When the glacier reaches the sea, the ice starts to float. This huge, thick floating tongue of ice is called an ice shelf.
Map showing ice shelves in AntarcticaGlaciers (shown in green and yellow) flow down from the Antarctic ice cap. Ice shelves (shown in red) prevent them from continuing their journey out into the sea. Illustration: Norwegian Polar Institute

The ice shelf holds the glacier back, like a cork in a bottle, and prevents more ice from flowing down to the sea. In some places the sea is so shallow that the ice shelf runs aground on the seabed; this can be seen as a huge bump on the surface and is called an ice rise. These ice rises help impede the glacier and hold the “cork” in place.

ICE RISES is the title of a research project to examine ice rises on ice shelves along the coast of Dronning Maud Land in Antarctica. In December this year, a research team from the Norwegian Polar Institute will travel to the Fimbul Ice Shelf in Antarctica to try to figure out how ice rises influence what happens to the rest of the ice. The team will study how the ice rises and the coastal areas have developed over the past millennia, whether they have grown or shrunk. The field work will be done over the next three Antarctic summer seasons.

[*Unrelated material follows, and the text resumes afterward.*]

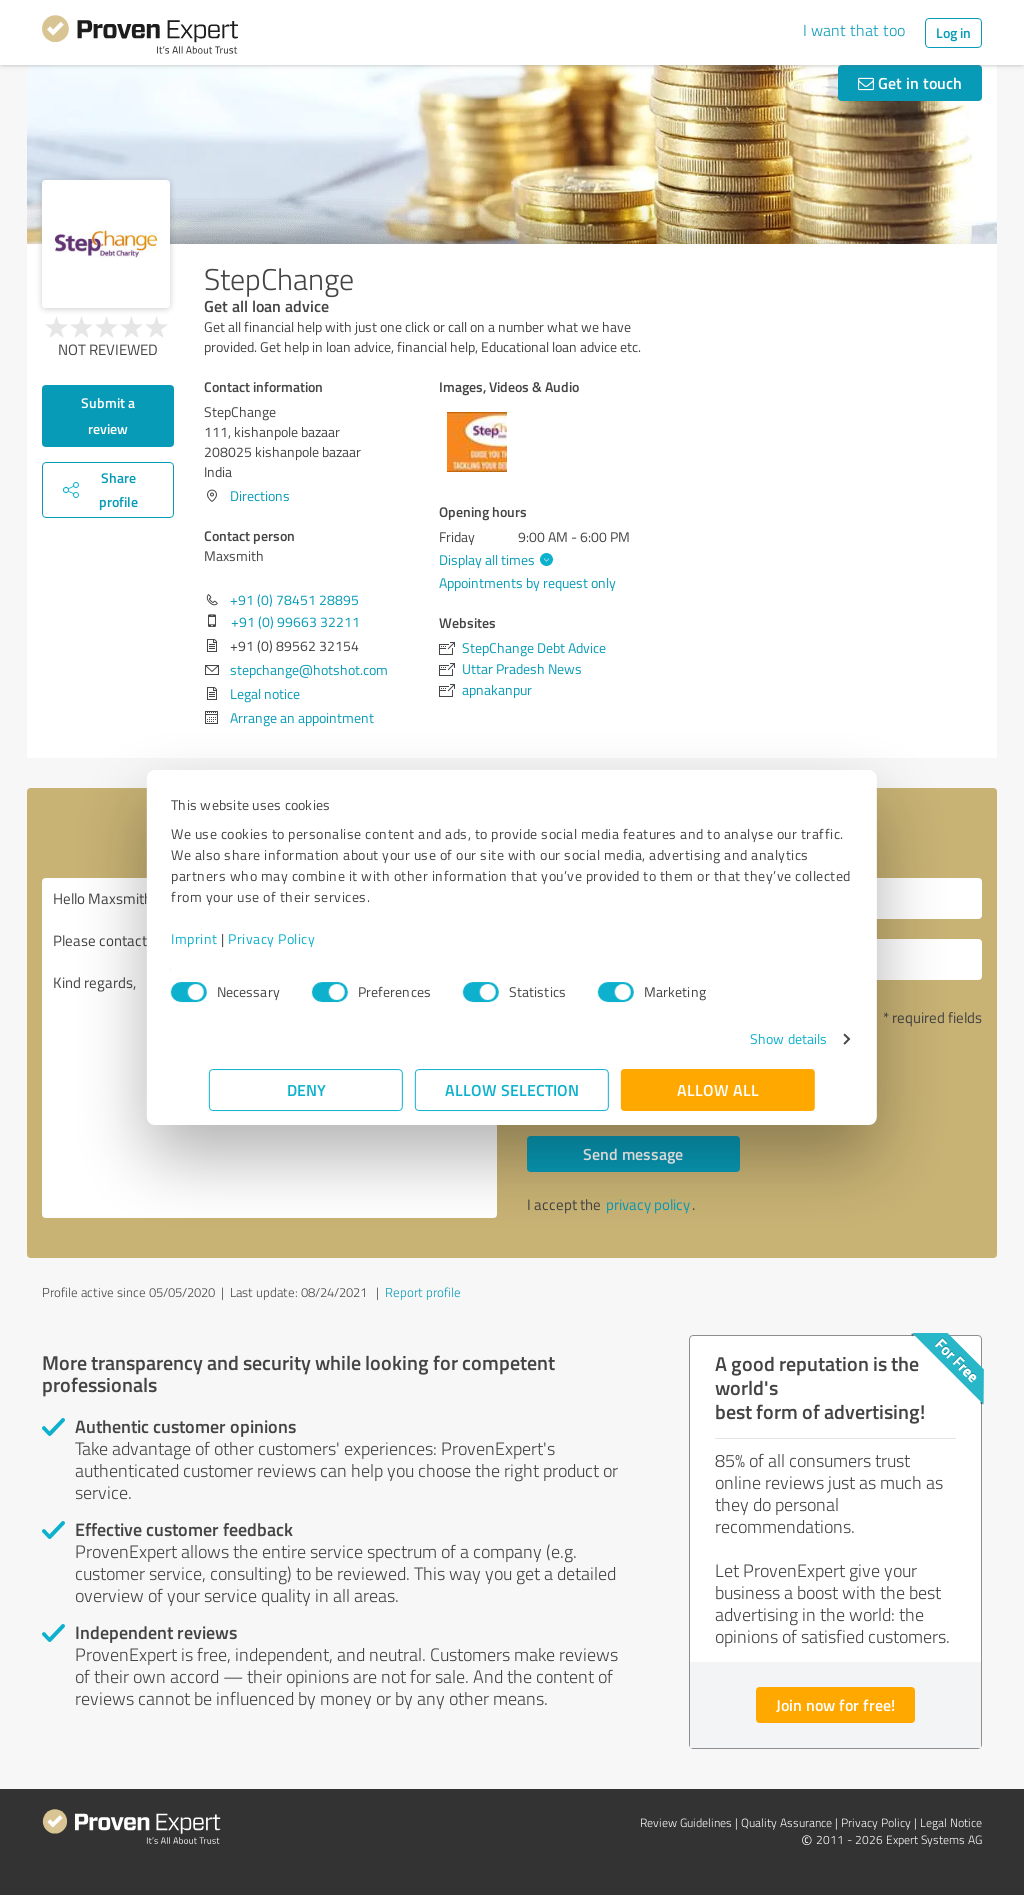 The image size is (1024, 1895). I want to click on Allow selection, so click(512, 1089).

The researchers will examine how the ice moves in a complex system of glaciers, ice rises, and ice shelves. The research findings will be used to predict melting of the ice and thus whether sea level will rise or not.

The total amount of ice on the Antarctic continent is determined by the balance between new snow that falls on the ground, and ice that flows out to sea. The more ice that flows out to sea, the higher the global sea level will be, which in turn will affect all the people that live along the coast.